Increase in Indebtedness up to a Basket Amount
As a more general point, if a basket for Permitted Financial Indebtedness is agreed (see Clause 27.23 (Financial Indebtedness) above), Investors and the Parent might argue that an increase
in Commitments should not require the consent of Majority Lenders provided that the increase does not exceed the amount of the basket. Obviously, the consent of the Lender or Lenders whose Commitments are being increased will still apply. Lenders may resist if the increased Commitments are to be secured by the Transaction Security.
Release of Security
The release of the Transaction Security (save for a release that is expressly authorised in the Finance Documents, for example in relation to Permitted Disposals) or changes to the nature or scope of the Charged Property require unanimous Lender consent according to Clause 41.2(a) sub-paragraphs (ix) and (x). This is a further matter in respect of which a reduced consent requirement is commonly negotiated (or at least, was in pre-crunch deals). Supermajority consent had become the usually agreed requirement, around 80-90 per cent. of Lenders by Total Commitments.

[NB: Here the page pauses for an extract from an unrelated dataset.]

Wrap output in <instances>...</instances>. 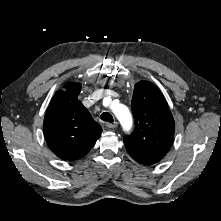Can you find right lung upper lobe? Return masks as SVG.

Administrative and technical amendments
Borrowers should negotiate a provision which permits any amendments or waivers of a minor, technical or administrative nature (for example, drafting changes to resolve ambiguities in the document) to be corrected with the consent of the Agent and the Parent only. The use of such a provision may be limited (as the Agent will only want to invoke it in circumstances where it is very obvious that the amendment in question is minor, technical or administrative), but even with limited application, is likely to be worthwhile from a costs and time saving point of view.

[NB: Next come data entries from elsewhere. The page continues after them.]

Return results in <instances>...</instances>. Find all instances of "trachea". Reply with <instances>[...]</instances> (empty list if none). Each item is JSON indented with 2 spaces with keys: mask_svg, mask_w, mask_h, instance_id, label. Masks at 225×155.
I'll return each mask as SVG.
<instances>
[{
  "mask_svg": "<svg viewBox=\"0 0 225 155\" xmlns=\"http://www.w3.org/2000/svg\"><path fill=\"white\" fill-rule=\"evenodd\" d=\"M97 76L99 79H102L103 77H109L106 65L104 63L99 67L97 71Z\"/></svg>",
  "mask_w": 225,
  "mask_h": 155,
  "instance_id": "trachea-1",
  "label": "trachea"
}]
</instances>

Amendments affecting specified parties
Clause 41.2(b) provides that any amendment or waiver which relates to the rights or obligations of the Agent, the Arranger, the Issuing Bank, the Security Agent, any Ancillary Lender or any
Hedge Counterparty shall require the consent of the relevant party. Clause 41.2(c) provides that any amendment relating to the rights of Lenders to waive prepayment (see Clause 13.8 (Prepayment elections) above) shall require the consent of the affected Lenders. These
requirements (if included) should be subject to any reduced voting majorities agreed in relation to structural adjustments, release of security and administrative and technical amendments.
“Snooze and lose”
Voting disenfranchisement or “snooze and lose” provisions are common in the leveraged market, the result of the increasing diversity and size of lending syndicates in recent years. Lenders who fail to respond to requests for consent are disregarded for the purposes of determining whether any relevant majority voting approval has been obtained. The obvious purpose of such provisions is to make the decision making process as smooth as possible, although some might be concerned that their existence could elicit a swift negative response to consent requests to avoid such rights arising. Such provisions can be useful in conjunction with “yank-the-bank” provisions, see Clause 41.3 (Replacement of Lender).

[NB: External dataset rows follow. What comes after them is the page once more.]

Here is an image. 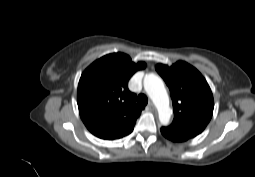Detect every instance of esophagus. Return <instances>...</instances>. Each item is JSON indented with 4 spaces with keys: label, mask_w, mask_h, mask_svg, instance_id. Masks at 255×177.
I'll use <instances>...</instances> for the list:
<instances>
[{
    "label": "esophagus",
    "mask_w": 255,
    "mask_h": 177,
    "mask_svg": "<svg viewBox=\"0 0 255 177\" xmlns=\"http://www.w3.org/2000/svg\"><path fill=\"white\" fill-rule=\"evenodd\" d=\"M147 108L152 111V110L155 109V106H154V104L152 102H149Z\"/></svg>",
    "instance_id": "34e87169"
}]
</instances>
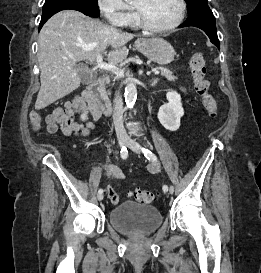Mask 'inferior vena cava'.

Paragraph (d) is the LMA’s snooze and lose provision, added to the Leveraged Facilities Agreement in September 2008. Its inclusion is an acknowledgement of how common these provisions have become, but the drafting will require negotiation for example, it contemplates that certain consents and waivers will be excluded.
A more aggressive variant of “snooze and lose” is “delay and it’s OK”: any Lender who fails to respond to a request for consent within the specified timeframe shall be deemed to have voted in favour of the requested amendment or waiver.